Each year at NAHBS there are a number of bikes displayed that go home empty-handed, bikes of such obvious merit that many attendees question the judgment—if not the sanity—of the judges. In my final post on NAHBS, I want to address a few of these bikes.
The first of the bikes is a frame that Mark DiNucci displayed in his booth. This lugged beauty was built with the tubes and lugs he designed for Specialized for its revisited take on the Allez. You may recall my post on the run of 74 bikes that Specialized announce this past winter. DiNucci designed all new tube profiles, a new lug set, braze-ons and even asked Reynolds to take a fresh run at the heat treating on the fork blades.
What this frame represents is an achievement that we’ve never seen before and are unlikely to see again in steel frame building. Because DiNucci was able to follow this bike from initial design, right down to doing the CAD work himself, all the way through coping tubes and brazing them into a final frame, I can say I’ve never seen a builder’s fingerprints more deeply embedded in a frame.
Alas, this is not the frame that he entered for Best Lugged Frame, which he won with a creation no less notable. I considered this for Best in Show; his work here is so deep and so incredible it merits that kind of consideration.
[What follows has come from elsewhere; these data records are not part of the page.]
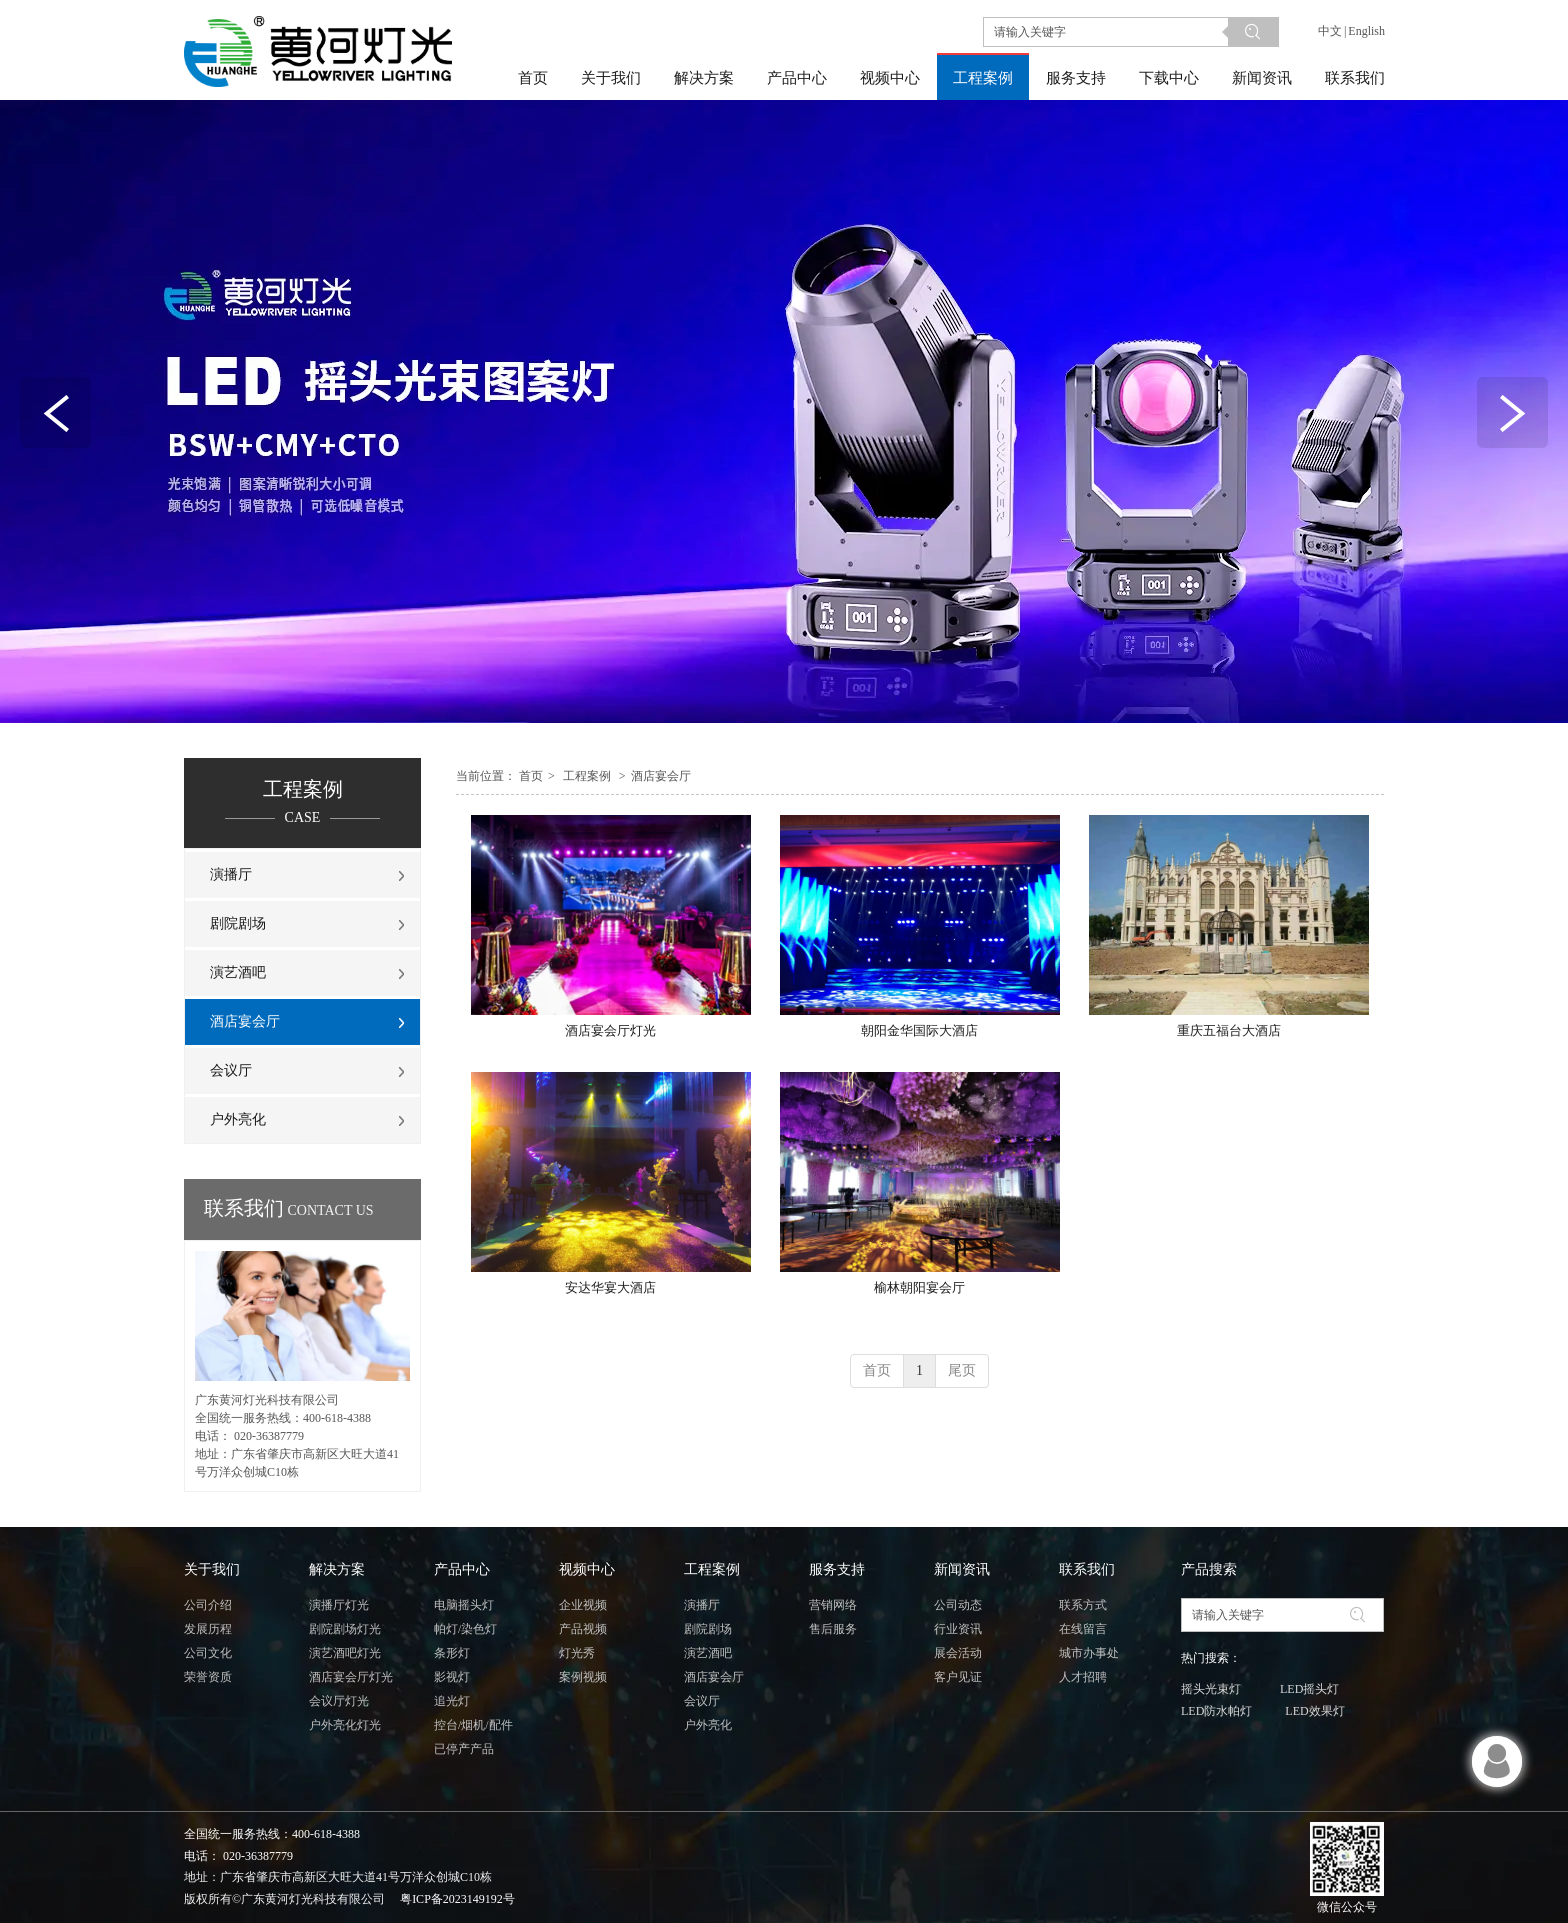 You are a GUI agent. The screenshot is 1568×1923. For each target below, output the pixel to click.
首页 (531, 776)
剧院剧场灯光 (345, 1629)
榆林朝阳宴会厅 (919, 1287)
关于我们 (212, 1569)
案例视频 (583, 1677)
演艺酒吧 (708, 1653)
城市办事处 (1089, 1653)
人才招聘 (1083, 1677)
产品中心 (462, 1569)
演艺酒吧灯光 (345, 1653)
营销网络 (833, 1605)
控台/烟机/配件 (473, 1725)
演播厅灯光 (339, 1605)
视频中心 (587, 1569)
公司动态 (958, 1605)
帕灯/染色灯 (465, 1629)
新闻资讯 (962, 1569)
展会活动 (958, 1653)
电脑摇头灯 (464, 1605)
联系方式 (1083, 1605)
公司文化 (208, 1653)
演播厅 (702, 1605)
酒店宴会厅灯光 (610, 1030)
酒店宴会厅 (661, 776)
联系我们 (1087, 1569)
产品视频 (583, 1629)
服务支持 (837, 1569)
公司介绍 (208, 1605)
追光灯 (452, 1701)
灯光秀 (577, 1653)
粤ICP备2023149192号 (457, 1899)
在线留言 (1083, 1629)
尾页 (962, 1370)
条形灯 (452, 1653)
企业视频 (583, 1605)
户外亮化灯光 (345, 1725)
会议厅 (702, 1701)
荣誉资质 (208, 1677)
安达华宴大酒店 (610, 1287)
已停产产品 (464, 1749)
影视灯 (452, 1677)
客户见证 (958, 1677)
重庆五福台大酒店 (1229, 1030)
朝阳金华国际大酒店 (919, 1030)
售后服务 (833, 1629)
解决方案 (337, 1569)
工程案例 (587, 776)
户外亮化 (708, 1725)
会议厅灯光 (339, 1701)
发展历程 (208, 1629)
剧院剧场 (708, 1629)
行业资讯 (958, 1629) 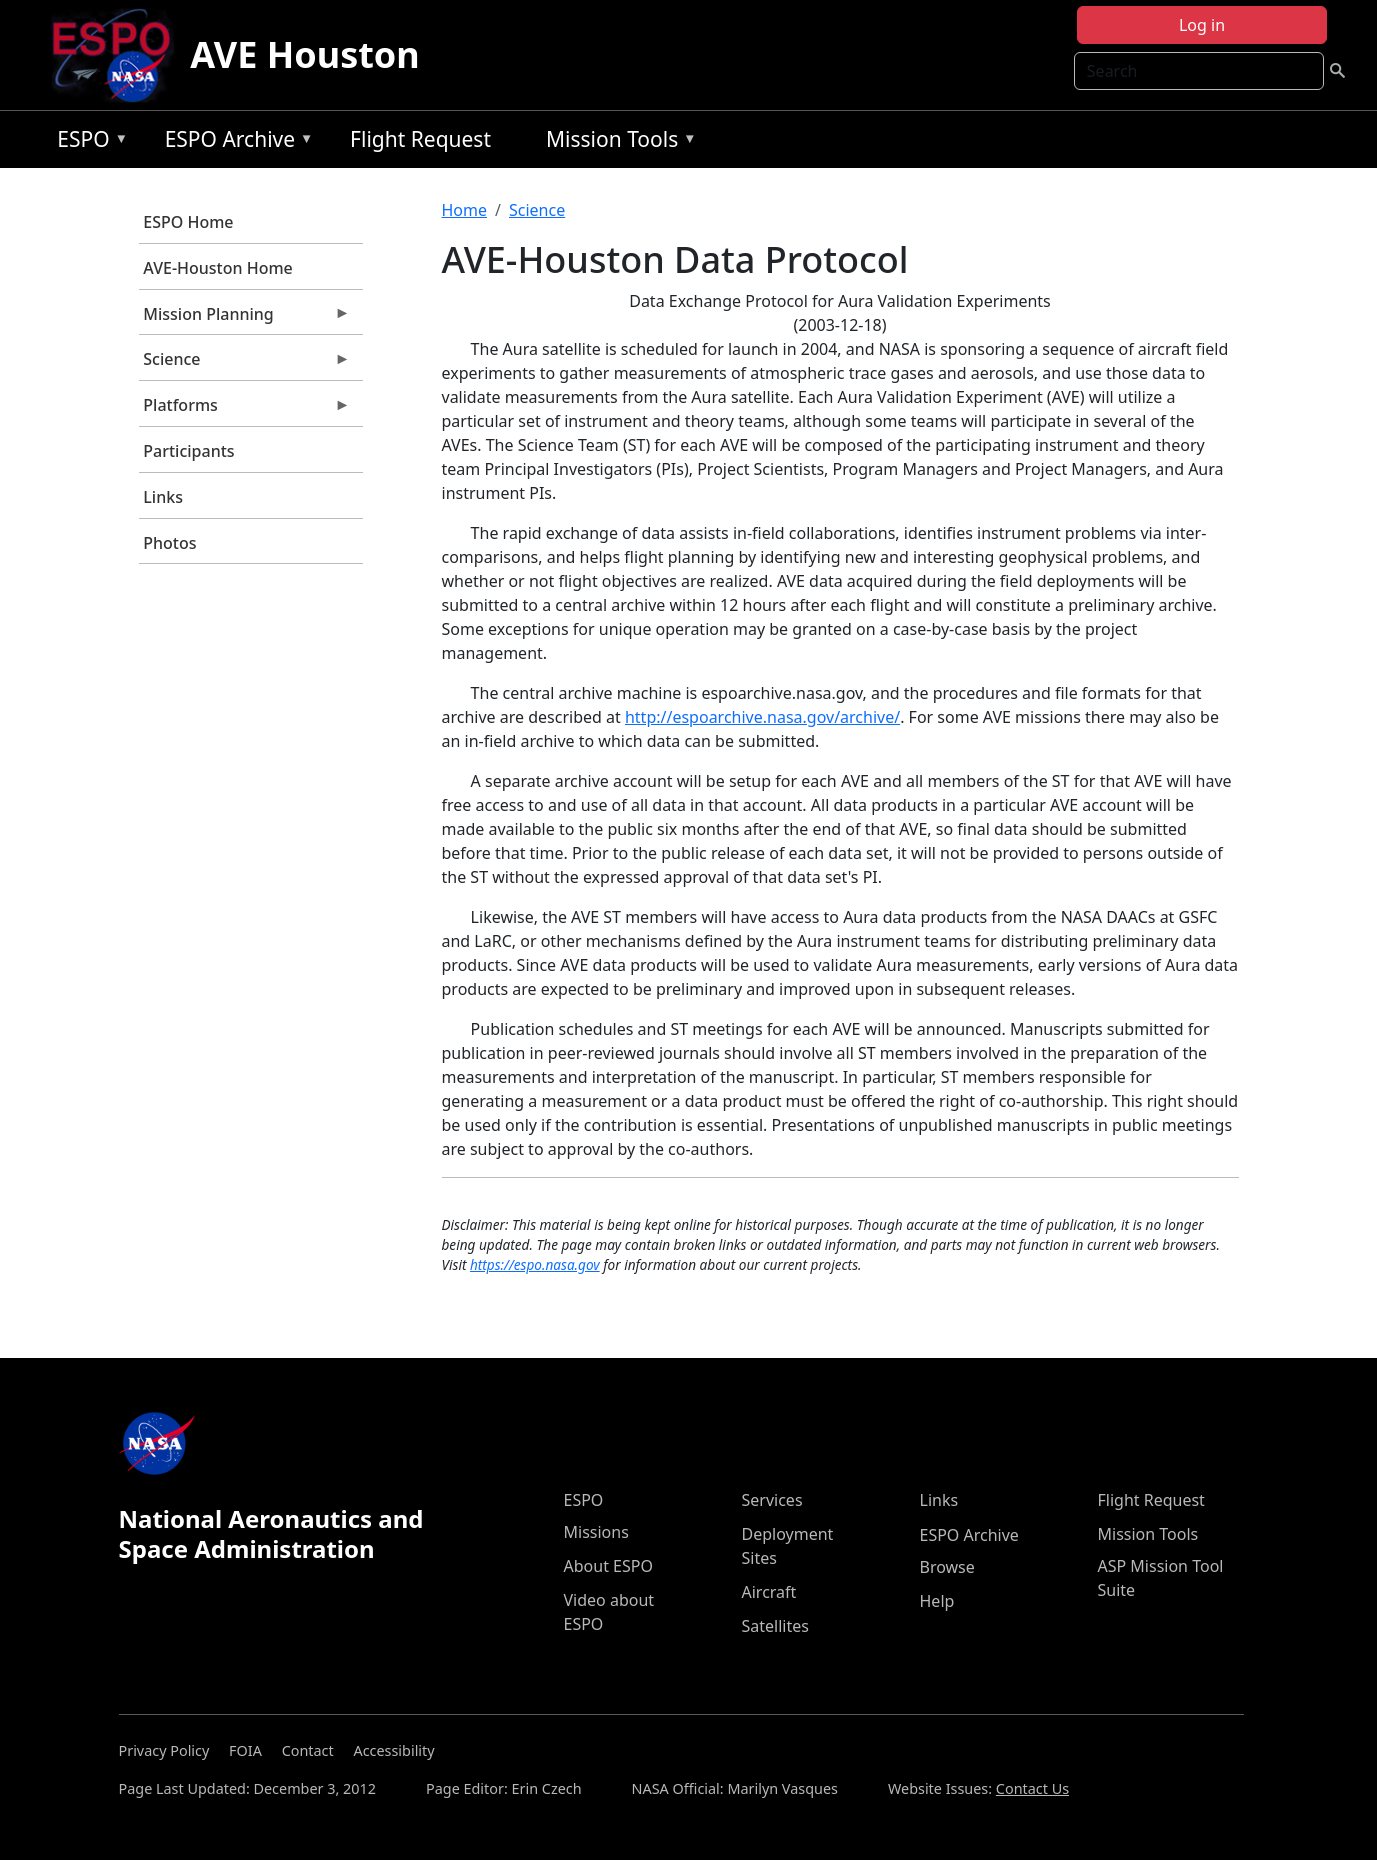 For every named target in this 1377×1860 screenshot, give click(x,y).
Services (772, 1500)
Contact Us (1032, 1788)
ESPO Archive (234, 142)
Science (245, 364)
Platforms (245, 410)
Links (163, 497)
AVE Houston (304, 54)
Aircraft (769, 1592)
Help (937, 1601)
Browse (947, 1567)
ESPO (87, 142)
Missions (596, 1532)
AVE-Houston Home (217, 268)
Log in (1202, 25)
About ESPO (608, 1566)
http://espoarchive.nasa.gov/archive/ (762, 717)
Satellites (775, 1626)
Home (465, 210)
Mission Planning (245, 319)
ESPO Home (188, 222)
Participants (188, 451)
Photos (169, 543)
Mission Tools (616, 142)
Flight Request (420, 139) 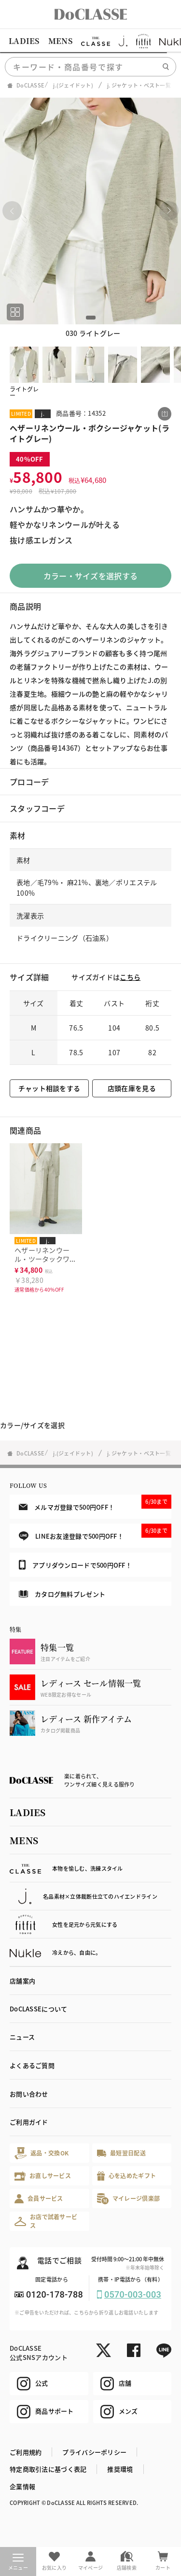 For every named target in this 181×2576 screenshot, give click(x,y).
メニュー (18, 2562)
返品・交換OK (41, 2153)
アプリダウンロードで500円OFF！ (75, 1565)
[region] (90, 41)
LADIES (24, 40)
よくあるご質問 (32, 2065)
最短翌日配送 (121, 2153)
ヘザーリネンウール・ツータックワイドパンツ (45, 1259)
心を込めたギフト (126, 2176)
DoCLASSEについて (38, 2008)
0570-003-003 (132, 2294)
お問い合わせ (29, 2093)
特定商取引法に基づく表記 (48, 2469)
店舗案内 (22, 1980)
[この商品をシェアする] (164, 414)
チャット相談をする (49, 1088)
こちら (130, 977)
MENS (60, 40)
The one knock against it was that it was an unpainted frame and when viewed against the Groovy Cycles Surf Bike, the obvious appeal of that complete bikes was what shifted the conversation for me.
There’s an austerity to DiNucci’s work that makes it difficult to appreciate some of his skill because it doesn’t call attention to itself the way a bike from Brian Baylis does. For most builders who hope to produce in the neighborhood of 100 frames per year, it’s difficult to devote more than 20 hours to a frame. This level of work requires far more than 20 hours.
This mountain bike from Funk didn’t win Best Mountain Bike. However, in our final conversation, once we’d narrowed the field, it was a bike we discussed repeatedly. It’s a 100mm-travel 1×11 29er. I didn’t get a weight on it, but it was exceptionally light.
The anodized paw print was a great way to use anodizing without covering the whole frame, which might have ended up looking completely overdone, an all-pink Rapha kit.
The seatstays feature a brace between the chain stay and seatstay to prevent the suspension movement from being transmitted to the dropout, which would likely cause a failure at some point. Instead, the seatstays themselves flex at that section of flat plate. That it didn’t win an awards wasn’t because we didn’t dig it.
This multi-surface road bike from Todd Ingermanson of Black Cat wasn’t entered for any awards. And I’m still scratching my head why. In the past, many bikes that took an unadorned approach to their beauty got overlooked. What I appreciated about this bike was the way it was all-biz.
One of the more interesting features of bikes from Black Cat is that Ingermanson isn’t content to go with a single set of decals and one brand identity. Every bike I’ve seen from him has, I believe, used a different set of decals. It’s a big violation of Branding 101, but he has really made it work as part of his identity. Neat trick.
This multi-surface road bike, the Aithon, had me revisit their booth three or four times as I considered Best in Show. The bike was incredibly well thought-out, not just from a parts pick, but also in terms of finish.
This root beer finish allowed the carbon work to show through so you could get a reminder of just how skilled these guys are. Paired with the cream white, it was rather like a rolling root beer float. (Yum.)
Of course, the folks at Alchemy weren’t content to stop there. They made bottle cages and fenders (not to mention their own fork) and then gave them a complementary paint scheme to tie the whole bike together.
There are 585 individually hand-painted paper airplanes on this frame.The bike was a wedding present from a Shamrock owner, Josh, to his wife, Sarah. The 585 airplanes represented the number of days that passed from their meeting (at a ‘cross race, no less) to the day they were married.